### Goal of the exercise:
Where the line containing "Produits du terroir" appears, begin retyping; continue exactly through the final line of the data. Omit every picture.

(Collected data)
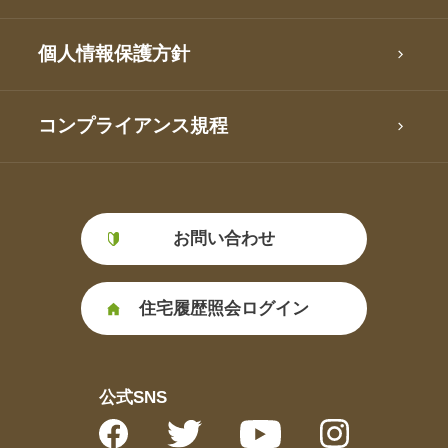
個人情報保護方針
コンプライアンス規程
お問い合わせ
住宅履歴照会ログイン
公式SNS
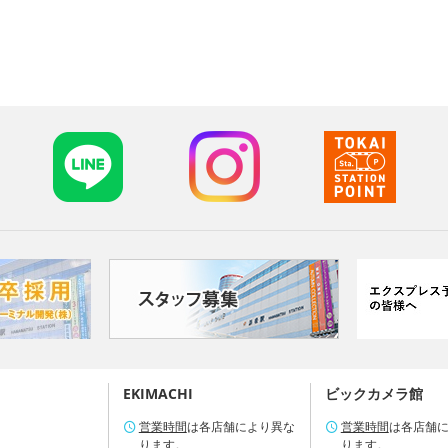
EKIMACHI
ビックカメラ館
営業時間
は各店舗により異な
営業時間
は各店舗
ります。
ります。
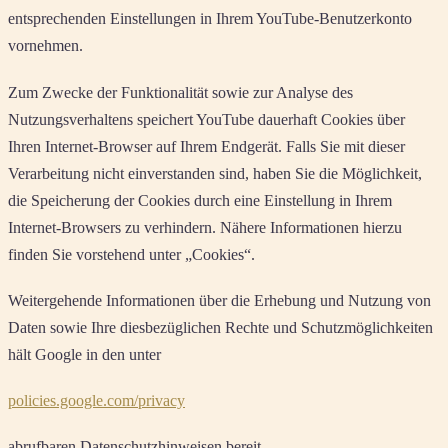
entsprechenden Einstellungen in Ihrem YouTube-Benutzerkonto
vornehmen.
Zum Zwecke der Funktionalität sowie zur Analyse des
Nutzungsverhaltens speichert YouTube dauerhaft Cookies über
Ihren Internet-Browser auf Ihrem Endgerät. Falls Sie mit dieser
Verarbeitung nicht einverstanden sind, haben Sie die Möglichkeit,
die Speicherung der Cookies durch eine Einstellung in Ihrem
Internet-Browsers zu verhindern. Nähere Informationen hierzu
finden Sie vorstehend unter „Cookies“.
Weitergehende Informationen über die Erhebung und Nutzung von
Daten sowie Ihre diesbezüglichen Rechte und Schutzmöglichkeiten
hält Google in den unter
policies.google.com/privacy
abrufbaren Datenschutzhinweisen bereit.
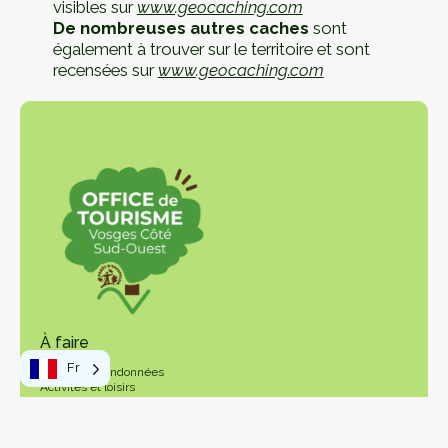
visibles sur
www.geocaching.com
De nombreuses autres caches
sont
également à trouver sur le territoire et sont
recensées sur
www.geocaching.com
À faire
Fr
Balades et randonnées
Activités et loisirs
Visistes et découvertes
Produits du terroir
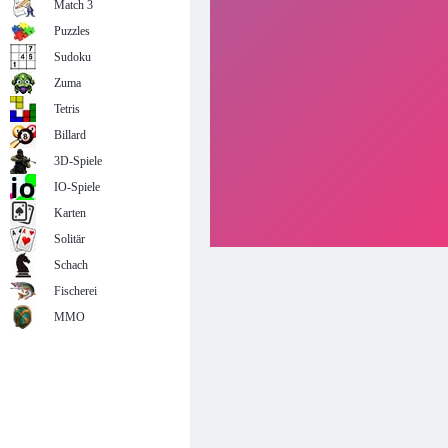
Match 3
Puzzles
Sudoku
Zuma
Tetris
Billard
3D-Spiele
IO-Spiele
Karten
Solitär
Schach
Fischerei
MMO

### Answer to this problem:
Produits du terroir
Match 3
Puzzles
Sudoku
Zuma
Tetris
Billard
3D-Spiele
IO-Spiele
Karten
Solitär
Schach
Fischerei
MMO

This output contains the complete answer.